Creating a zip implementation for Node.js

It has always bothered me that the Node.js standard library doesn’t provide an easy way to create ZIP files. What the standard library does have is an implementation of the Deflate algorithm, which is the compression scheme normally used in ZIP files. This means that the most complicated and performance-sensitive part of job has already been done for us, and all we need to do is add the wrapper. So I decided to write it for fun: a ZIP implementation for Node.js that uses the standard library’s Deflate implementation.

This post contains some (very unorganised) notes that document the trickier parts of this process. Even though my implementation only covers the compression side (zip, not unzip), some of these notes are applicable to the decompression side as well.

Note: In this post, Explorer refers to Windows Explorer on Windows 10, 7-Zip refers to the official 7-Zip program (not p7zip), and Info-ZIP is the project supplying the zip and unzip programs included on most Linux distributions and on MSYS2/Cygwin.

What we need

First we need the ZIP specification. That’s the easiest part because the specification is open and freely implementable by anyone. PKWARE, the creators of the ZIP format, have continually published it in a single text file named APPNOTE.TXT. What follows are a number of decisions you need to make depending on how complete you want your implementation to be.

There are two types of ZIP files: (normal) ZIP and ZIP64. The biggest difference is that a normal ZIP file uses 32-bit values for file sizes and offsets, while ZIP64 uses 64-bit values. The details of ZIP64 can be a bit weird due to it being shoehorned into an existing format that was not designed to accommodate such a change. You can opt to ignore ZIP64, but that will mean that you won’t be able to handle any individual file greater than 4 GiB—this includes any uncompressed file size, any compressed file size, or (roughly) the size of the ZIP file itself.

We don’t actually need compression! ZIP files can store uncompressed files, though obviously that would greatly limit the applicable use cases. Technically the ZIP specification supports many different compression formats, including modern ones like xz and Zstandard, but in practice you should probably stick to Deflate and maybe Deflate64 because those are the ones with widespread support (and by that I mean they are the only ones supported by Explorer). As mentioned previously, Node.js includes a Deflate implementation; this is available in the zlib module.

ZIP files use CRC-32 for error detection. Node.js again has our back here, as the zlib module also contains a CRC-32 implementation. If you want to write your own implementation, the code listing in RFC 1952 is very easy to follow.

File sizes (compressed and uncompressed) can be indicated either before or after each file payload. Putting them before the payload results in slightly simpler ZIP file structure. However, if your use case involves live streaming of the ZIP file, putting file sizes after each payload may be your only option.

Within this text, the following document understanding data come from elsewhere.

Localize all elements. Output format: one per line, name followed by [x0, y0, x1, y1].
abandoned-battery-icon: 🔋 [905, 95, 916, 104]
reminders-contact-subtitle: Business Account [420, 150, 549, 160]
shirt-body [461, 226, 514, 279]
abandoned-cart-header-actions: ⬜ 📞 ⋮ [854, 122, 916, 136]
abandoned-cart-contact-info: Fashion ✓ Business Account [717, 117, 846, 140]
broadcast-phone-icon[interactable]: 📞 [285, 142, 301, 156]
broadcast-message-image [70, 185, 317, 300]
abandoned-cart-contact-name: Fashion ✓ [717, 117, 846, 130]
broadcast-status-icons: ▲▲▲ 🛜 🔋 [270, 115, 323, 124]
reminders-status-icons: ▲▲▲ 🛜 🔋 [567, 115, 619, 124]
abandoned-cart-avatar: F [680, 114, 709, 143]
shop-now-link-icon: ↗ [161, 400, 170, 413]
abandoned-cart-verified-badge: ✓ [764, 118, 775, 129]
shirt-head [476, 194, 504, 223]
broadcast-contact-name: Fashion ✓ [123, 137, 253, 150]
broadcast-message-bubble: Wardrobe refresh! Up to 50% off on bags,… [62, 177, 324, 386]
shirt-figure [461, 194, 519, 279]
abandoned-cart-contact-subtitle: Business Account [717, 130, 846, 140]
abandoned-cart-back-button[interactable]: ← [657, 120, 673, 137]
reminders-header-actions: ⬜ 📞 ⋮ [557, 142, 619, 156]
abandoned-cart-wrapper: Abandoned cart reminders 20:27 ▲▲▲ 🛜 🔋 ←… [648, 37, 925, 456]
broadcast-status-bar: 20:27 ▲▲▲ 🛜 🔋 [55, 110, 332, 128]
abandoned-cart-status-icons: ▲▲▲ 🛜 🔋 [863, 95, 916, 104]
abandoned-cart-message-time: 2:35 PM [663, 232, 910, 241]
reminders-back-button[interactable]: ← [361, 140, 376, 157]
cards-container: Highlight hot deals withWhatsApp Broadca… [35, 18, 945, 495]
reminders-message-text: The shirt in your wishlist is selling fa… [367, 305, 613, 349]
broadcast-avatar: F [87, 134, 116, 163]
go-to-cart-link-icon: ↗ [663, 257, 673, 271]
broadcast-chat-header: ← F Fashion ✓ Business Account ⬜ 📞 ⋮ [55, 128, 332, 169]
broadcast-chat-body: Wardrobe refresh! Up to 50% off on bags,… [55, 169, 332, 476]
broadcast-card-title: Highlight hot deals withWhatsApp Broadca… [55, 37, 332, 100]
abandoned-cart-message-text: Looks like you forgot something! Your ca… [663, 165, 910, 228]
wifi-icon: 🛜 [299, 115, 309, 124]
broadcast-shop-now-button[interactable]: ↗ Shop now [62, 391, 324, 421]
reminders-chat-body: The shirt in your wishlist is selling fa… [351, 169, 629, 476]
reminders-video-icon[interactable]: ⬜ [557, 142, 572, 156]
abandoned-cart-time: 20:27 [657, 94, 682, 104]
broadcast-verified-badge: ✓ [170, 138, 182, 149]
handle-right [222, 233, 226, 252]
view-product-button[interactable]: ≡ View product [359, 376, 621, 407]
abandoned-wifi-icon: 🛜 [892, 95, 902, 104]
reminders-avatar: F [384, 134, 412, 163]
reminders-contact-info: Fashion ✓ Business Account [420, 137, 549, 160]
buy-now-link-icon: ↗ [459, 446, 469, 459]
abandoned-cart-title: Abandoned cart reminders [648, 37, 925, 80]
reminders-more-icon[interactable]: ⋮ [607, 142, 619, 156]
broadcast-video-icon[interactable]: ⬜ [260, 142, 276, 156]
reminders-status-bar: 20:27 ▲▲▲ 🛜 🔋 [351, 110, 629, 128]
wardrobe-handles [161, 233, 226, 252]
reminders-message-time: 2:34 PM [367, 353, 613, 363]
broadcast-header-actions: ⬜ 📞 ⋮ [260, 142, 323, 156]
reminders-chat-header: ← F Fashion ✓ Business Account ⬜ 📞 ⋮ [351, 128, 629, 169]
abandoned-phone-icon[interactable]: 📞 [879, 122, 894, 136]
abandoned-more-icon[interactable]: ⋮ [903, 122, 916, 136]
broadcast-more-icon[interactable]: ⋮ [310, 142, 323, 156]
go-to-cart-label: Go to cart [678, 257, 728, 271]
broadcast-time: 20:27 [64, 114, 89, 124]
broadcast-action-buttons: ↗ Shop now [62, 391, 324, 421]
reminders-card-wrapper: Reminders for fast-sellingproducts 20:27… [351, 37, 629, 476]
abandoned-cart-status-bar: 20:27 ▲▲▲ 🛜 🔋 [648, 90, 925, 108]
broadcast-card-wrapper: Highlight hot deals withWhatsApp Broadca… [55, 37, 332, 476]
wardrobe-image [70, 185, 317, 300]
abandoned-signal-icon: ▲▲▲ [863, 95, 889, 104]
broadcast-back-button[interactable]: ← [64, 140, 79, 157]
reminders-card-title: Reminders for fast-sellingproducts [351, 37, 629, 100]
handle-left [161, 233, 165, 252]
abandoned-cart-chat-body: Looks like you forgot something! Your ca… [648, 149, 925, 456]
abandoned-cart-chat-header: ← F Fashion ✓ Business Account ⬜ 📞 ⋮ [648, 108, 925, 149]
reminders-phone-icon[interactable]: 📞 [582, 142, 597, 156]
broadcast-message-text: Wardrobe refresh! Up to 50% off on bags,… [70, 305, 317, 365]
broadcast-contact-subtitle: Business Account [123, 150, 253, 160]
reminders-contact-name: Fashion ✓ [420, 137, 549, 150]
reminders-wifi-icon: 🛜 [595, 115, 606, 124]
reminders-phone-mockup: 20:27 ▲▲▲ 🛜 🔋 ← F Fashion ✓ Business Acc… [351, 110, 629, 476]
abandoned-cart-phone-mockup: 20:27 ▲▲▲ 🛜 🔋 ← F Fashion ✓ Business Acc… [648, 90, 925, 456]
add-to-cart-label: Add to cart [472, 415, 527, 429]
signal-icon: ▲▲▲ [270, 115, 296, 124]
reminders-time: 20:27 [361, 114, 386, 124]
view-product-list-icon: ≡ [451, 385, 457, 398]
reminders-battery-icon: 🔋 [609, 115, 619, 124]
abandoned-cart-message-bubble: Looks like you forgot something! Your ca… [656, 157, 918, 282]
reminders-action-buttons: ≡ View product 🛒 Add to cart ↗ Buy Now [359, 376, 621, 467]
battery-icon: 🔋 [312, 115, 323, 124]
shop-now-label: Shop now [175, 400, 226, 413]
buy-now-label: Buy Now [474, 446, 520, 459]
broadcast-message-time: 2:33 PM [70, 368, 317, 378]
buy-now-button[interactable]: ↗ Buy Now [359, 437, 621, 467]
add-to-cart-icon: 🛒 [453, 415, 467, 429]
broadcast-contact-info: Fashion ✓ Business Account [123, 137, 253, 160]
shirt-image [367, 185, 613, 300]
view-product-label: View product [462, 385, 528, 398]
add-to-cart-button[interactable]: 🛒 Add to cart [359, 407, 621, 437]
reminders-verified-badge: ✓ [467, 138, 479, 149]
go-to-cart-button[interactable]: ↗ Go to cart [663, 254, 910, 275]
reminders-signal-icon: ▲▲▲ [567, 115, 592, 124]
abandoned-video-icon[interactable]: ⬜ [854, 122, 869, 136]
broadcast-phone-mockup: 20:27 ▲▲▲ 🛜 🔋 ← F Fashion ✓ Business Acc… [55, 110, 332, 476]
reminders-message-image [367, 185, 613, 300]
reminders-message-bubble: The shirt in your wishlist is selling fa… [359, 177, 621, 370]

A proper implementation might include concurrency/multithreading capability. The simplest way probably is to run the compression procedure on multiple input files at once, outputting to temporary files, and then combining them into the actual ZIP file.

High-level view

The ZIP specification is fairly good in terms of giving a general overview of the format. Refer to APPNOTE.TXT section 4.3 “General Format of a .ZIP file”.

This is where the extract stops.